EXERCISE MATERIALS START

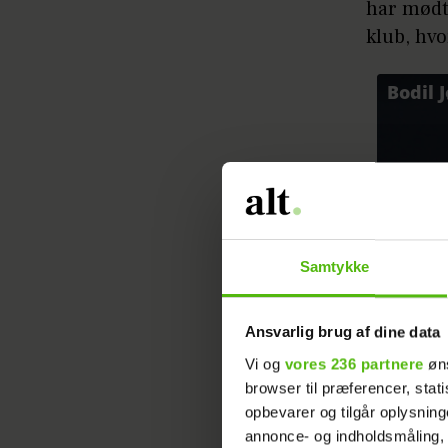
har mødt 
klub, hvo
Samtykke
Ansvarlig brug af dine data
Vi og
vores 236 partnere
øns
browser til præferencer, stat
opbevarer og tilgår oplysning
annonce- og indholdsmåling,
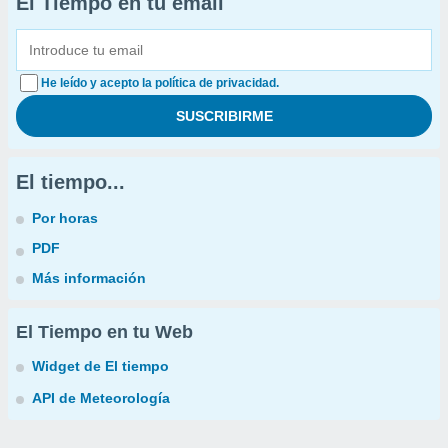
El Tiempo en tu email
He leído y acepto la política de privacidad.
El tiempo...
Por horas
PDF
Más información
El Tiempo en tu Web
Widget de El tiempo
API de Meteorología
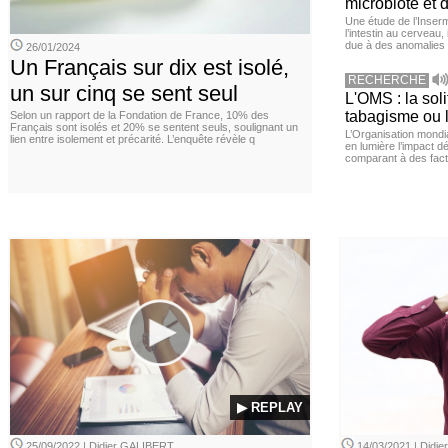
microbiote et 
Une étude de l’Inserm
l’intestin au cerveau,
due à des anomalies d
26/01/2024
Un Français sur dix est isolé,
RECHERCHE
un sur cinq se sent seul
L'OMS : la sol
tabagisme ou l
Selon un rapport de la Fondation de France, 10% des
Français sont isolés et 20% se sentent seuls, soulignant un
L’Organisation mond
lien entre isolement et précarité. L’enquête révèle q
en lumière l’impact dé
comparant à des fact
▶ REPLAY
25/09/2022 | Didier GALIBERT
14/03/2021 | Didi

EXERCISE MATERIALS END

* [TASK REQUIREMENTS]: All records are to be reproduced exactly; the pictures are to be omitted.

* [EXERCISE SOLUTION]:
har mødt 
klub, hvo
Samtykke
Ansvarlig brug af dine data
Vi og
vores 236 partnere
øns
browser til præferencer, stat
opbevarer og tilgår oplysning
annonce- og indholdsmåling,
El Tiempo en tu email
He leído y acepto la política de privacidad.
El tiempo...
Por horas
PDF
Más información
El Tiempo en tu Web
Widget de El tiempo
API de Meteorología
microbiote et 
Une étude de l’Inserm
l’intestin au cerveau,
due à des anomalies d
26/01/2024
Un Français sur dix est isolé,
RECHERCHE
un sur cinq se sent seul
L'OMS : la sol
tabagisme ou l
Selon un rapport de la Fondation de France, 10% des
Français sont isolés et 20% se sentent seuls, soulignant un
L’Organisation mond
lien entre isolement et précarité. L’enquête révèle q
en lumière l’impact dé
comparant à des fact
▶ REPLAY
25/09/2022 | Didier GALIBERT
14/03/2021 | Didi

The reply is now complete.